*** SOURCE MATERIAL Section Begins ***

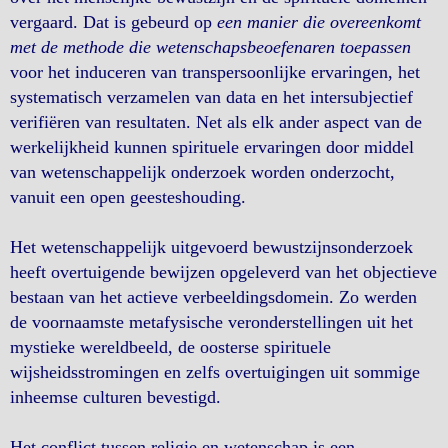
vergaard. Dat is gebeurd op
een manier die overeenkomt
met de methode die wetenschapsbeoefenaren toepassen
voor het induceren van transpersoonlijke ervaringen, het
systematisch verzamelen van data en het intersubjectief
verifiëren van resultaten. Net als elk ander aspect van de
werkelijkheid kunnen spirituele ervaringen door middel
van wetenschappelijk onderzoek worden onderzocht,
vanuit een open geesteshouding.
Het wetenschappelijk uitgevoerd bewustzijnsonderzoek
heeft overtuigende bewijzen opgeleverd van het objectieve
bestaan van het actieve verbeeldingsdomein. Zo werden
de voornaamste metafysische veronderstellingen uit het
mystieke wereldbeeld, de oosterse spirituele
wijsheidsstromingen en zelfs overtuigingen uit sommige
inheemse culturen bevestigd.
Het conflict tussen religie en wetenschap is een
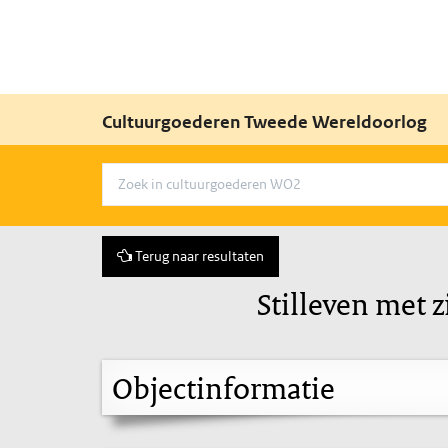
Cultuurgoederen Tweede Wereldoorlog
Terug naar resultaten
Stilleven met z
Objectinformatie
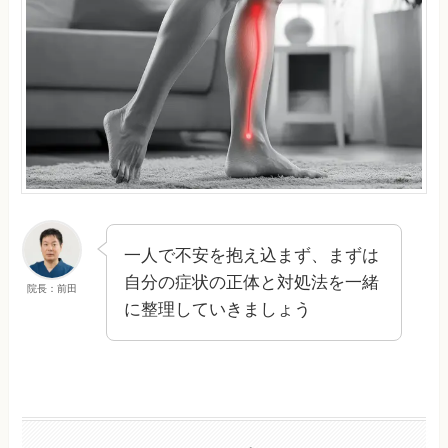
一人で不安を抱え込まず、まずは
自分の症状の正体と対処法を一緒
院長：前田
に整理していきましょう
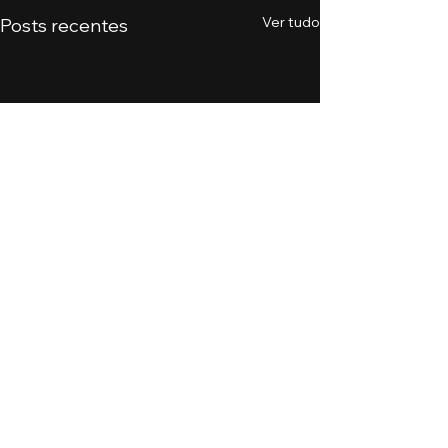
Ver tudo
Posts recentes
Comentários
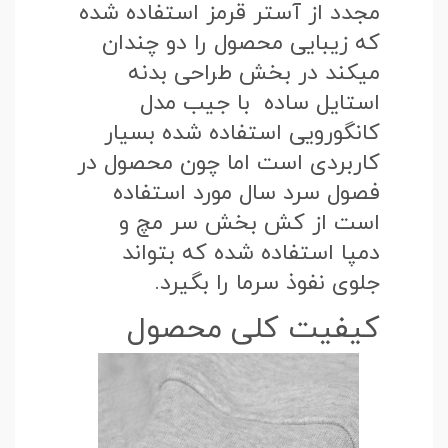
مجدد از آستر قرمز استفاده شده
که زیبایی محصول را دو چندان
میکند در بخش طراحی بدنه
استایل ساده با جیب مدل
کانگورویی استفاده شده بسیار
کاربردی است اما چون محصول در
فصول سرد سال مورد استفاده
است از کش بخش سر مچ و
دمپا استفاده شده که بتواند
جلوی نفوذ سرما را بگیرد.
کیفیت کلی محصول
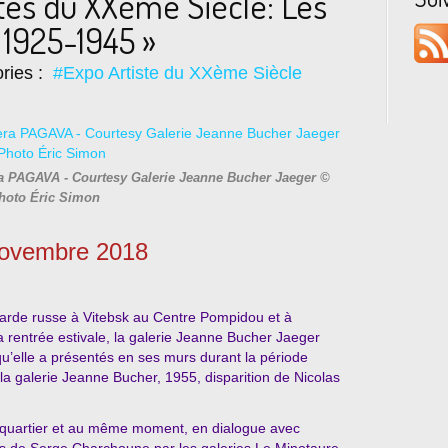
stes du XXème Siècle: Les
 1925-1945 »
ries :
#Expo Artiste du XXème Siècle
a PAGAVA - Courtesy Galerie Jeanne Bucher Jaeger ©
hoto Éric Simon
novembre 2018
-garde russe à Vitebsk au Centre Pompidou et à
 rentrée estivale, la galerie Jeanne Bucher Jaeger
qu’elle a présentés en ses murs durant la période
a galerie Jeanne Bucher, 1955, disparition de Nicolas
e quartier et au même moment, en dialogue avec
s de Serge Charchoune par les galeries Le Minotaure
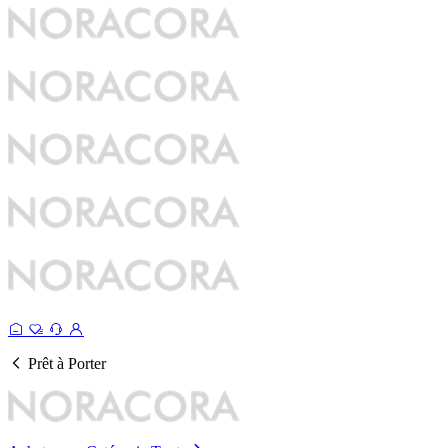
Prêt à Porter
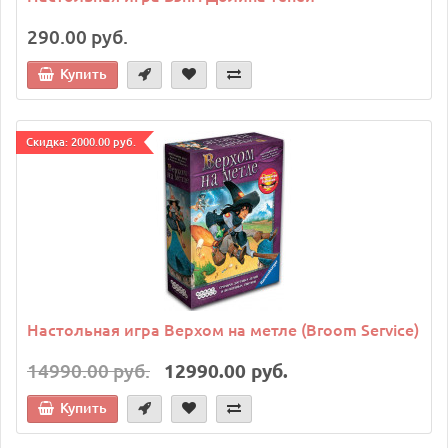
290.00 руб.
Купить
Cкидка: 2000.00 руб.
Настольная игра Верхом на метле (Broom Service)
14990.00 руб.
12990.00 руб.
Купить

*** SOURCE MATERIAL Section Ends ***

- EXERCISE REQUIREMENTS -
Every line in the listing above that mentions "ervaringen" should be returned.

- ANSWER FOR THIS EXERCISE -
voor het induceren van transpersoonlijke ervaringen, het
werkelijkheid kunnen spirituele ervaringen door middel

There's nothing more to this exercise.